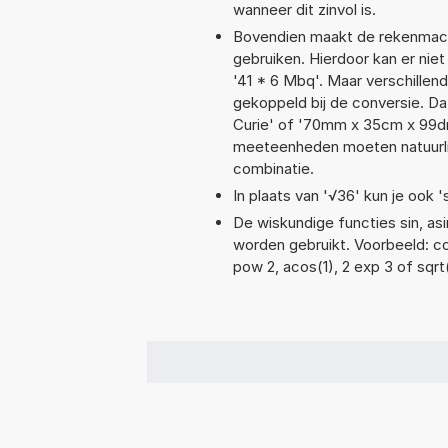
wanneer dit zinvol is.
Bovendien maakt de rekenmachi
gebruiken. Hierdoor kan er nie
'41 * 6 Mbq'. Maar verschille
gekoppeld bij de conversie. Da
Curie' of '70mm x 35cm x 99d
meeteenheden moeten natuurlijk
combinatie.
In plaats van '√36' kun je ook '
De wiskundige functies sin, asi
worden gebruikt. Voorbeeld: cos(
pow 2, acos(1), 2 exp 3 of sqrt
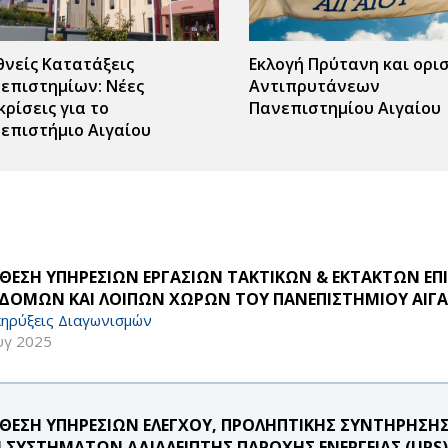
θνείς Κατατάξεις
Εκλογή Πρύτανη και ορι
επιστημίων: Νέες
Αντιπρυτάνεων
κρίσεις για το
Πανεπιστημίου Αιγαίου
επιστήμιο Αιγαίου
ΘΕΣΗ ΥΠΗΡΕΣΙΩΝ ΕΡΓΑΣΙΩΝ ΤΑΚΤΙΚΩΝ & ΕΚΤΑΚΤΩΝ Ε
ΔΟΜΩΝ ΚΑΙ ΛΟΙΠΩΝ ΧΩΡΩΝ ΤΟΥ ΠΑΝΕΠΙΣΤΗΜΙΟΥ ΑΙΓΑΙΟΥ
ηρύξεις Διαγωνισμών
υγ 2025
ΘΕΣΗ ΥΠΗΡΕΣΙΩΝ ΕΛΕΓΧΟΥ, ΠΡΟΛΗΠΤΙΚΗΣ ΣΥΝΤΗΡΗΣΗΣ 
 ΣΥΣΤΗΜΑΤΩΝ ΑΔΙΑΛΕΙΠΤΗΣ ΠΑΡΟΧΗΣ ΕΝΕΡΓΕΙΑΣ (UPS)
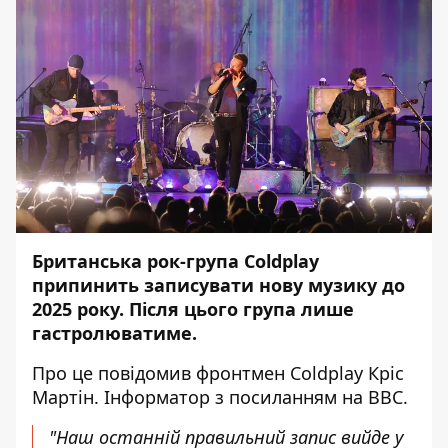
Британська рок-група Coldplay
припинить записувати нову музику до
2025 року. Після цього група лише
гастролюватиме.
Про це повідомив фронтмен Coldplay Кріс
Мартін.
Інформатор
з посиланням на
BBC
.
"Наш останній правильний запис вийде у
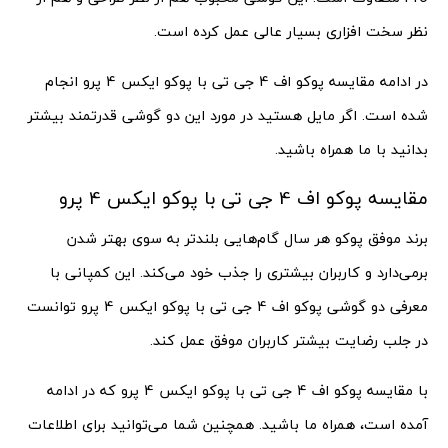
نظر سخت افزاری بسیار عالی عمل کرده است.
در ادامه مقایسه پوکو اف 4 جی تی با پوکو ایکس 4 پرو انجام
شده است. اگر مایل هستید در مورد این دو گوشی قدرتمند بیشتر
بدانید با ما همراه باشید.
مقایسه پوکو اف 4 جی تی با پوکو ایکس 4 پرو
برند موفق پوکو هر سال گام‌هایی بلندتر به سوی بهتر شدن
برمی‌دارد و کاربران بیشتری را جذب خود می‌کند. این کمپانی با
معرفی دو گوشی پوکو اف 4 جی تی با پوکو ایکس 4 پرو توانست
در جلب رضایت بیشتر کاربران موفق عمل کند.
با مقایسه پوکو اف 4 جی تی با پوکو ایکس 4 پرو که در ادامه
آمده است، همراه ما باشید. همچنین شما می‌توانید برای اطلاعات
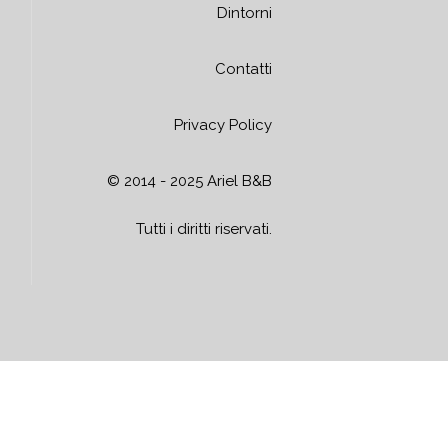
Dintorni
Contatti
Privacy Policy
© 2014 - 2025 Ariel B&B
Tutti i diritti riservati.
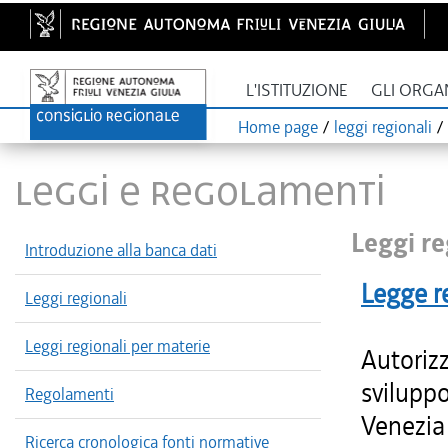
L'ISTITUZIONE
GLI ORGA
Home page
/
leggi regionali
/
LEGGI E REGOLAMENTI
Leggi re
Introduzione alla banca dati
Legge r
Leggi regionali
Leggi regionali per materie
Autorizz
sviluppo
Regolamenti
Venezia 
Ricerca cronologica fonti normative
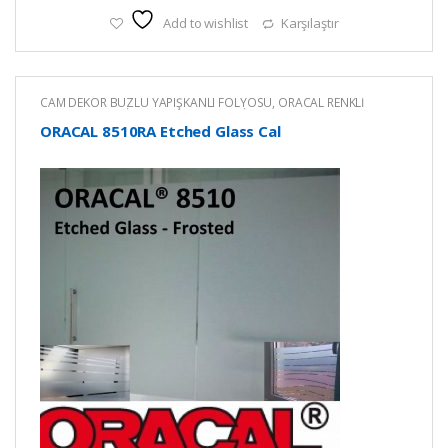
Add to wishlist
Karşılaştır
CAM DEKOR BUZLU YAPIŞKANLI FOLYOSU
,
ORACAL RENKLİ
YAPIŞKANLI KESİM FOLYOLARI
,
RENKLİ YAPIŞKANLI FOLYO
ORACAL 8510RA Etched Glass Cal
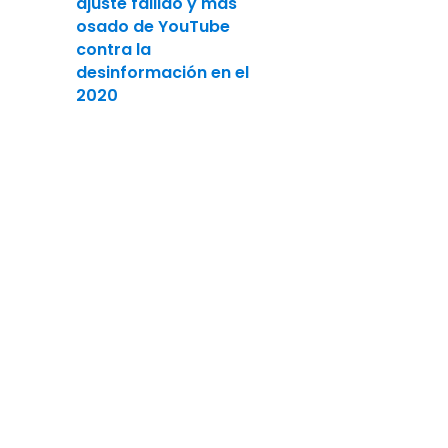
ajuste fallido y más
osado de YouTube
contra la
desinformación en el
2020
+ + +
> _Task item_:
The line containing "با مقایسه پوکو" marks the end: copy exactly every line from the start of the records up to and including it, leaving out the pictures.

> _Answer to the exercise_:
wanneer dit zinvol is.
Bovendien maakt de rekenmachi
gebruiken. Hierdoor kan er nie
'41 * 6 Mbq'. Maar verschille
gekoppeld bij de conversie. Da
Curie' of '70mm x 35cm x 99d
meeteenheden moeten natuurlijk
combinatie.
In plaats van '√36' kun je ook '
De wiskundige functies sin, asi
worden gebruikt. Voorbeeld: cos(
pow 2, acos(1), 2 exp 3 of sqrt
θνείς Κατατάξεις
Εκλογή Πρύτανη και ορι
επιστημίων: Νέες
Αντιπρυτάνεων
κρίσεις για το
Πανεπιστημίου Αιγαίου
επιστήμιο Αιγαίου
ΘΕΣΗ ΥΠΗΡΕΣΙΩΝ ΕΡΓΑΣΙΩΝ ΤΑΚΤΙΚΩΝ & ΕΚΤΑΚΤΩΝ Ε
ΔΟΜΩΝ ΚΑΙ ΛΟΙΠΩΝ ΧΩΡΩΝ ΤΟΥ ΠΑΝΕΠΙΣΤΗΜΙΟΥ ΑΙΓΑΙΟΥ
ηρύξεις Διαγωνισμών
υγ 2025
ΘΕΣΗ ΥΠΗΡΕΣΙΩΝ ΕΛΕΓΧΟΥ, ΠΡΟΛΗΠΤΙΚΗΣ ΣΥΝΤΗΡΗΣΗΣ 
 ΣΥΣΤΗΜΑΤΩΝ ΑΔΙΑΛΕΙΠΤΗΣ ΠΑΡΟΧΗΣ ΕΝΕΡΓΕΙΑΣ (UPS)
Британська рок-група Coldplay
припинить записувати нову музику до
2025 року. Після цього група лише
гастролюватиме.
Про це повідомив фронтмен Coldplay Кріс
Мартін.
Інформатор
з посиланням на
BBC
.
"Наш останній правильний запис вийде у
نظر سخت افزاری بسیار عالی عمل کرده است.
در ادامه مقایسه پوکو اف 4 جی تی با پوکو ایکس 4 پرو انجام
شده است. اگر مایل هستید در مورد این دو گوشی قدرتمند بیشتر
بدانید با ما همراه باشید.
مقایسه پوکو اف 4 جی تی با پوکو ایکس 4 پرو
برند موفق پوکو هر سال گام‌هایی بلندتر به سوی بهتر شدن
برمی‌دارد و کاربران بیشتری را جذب خود می‌کند. این کمپانی با
معرفی دو گوشی پوکو اف 4 جی تی با پوکو ایکس 4 پرو توانست
در جلب رضایت بیشتر کاربران موفق عمل کند.
با مقایسه پوکو اف 4 جی تی با پوکو ایکس 4 پرو که در ادامه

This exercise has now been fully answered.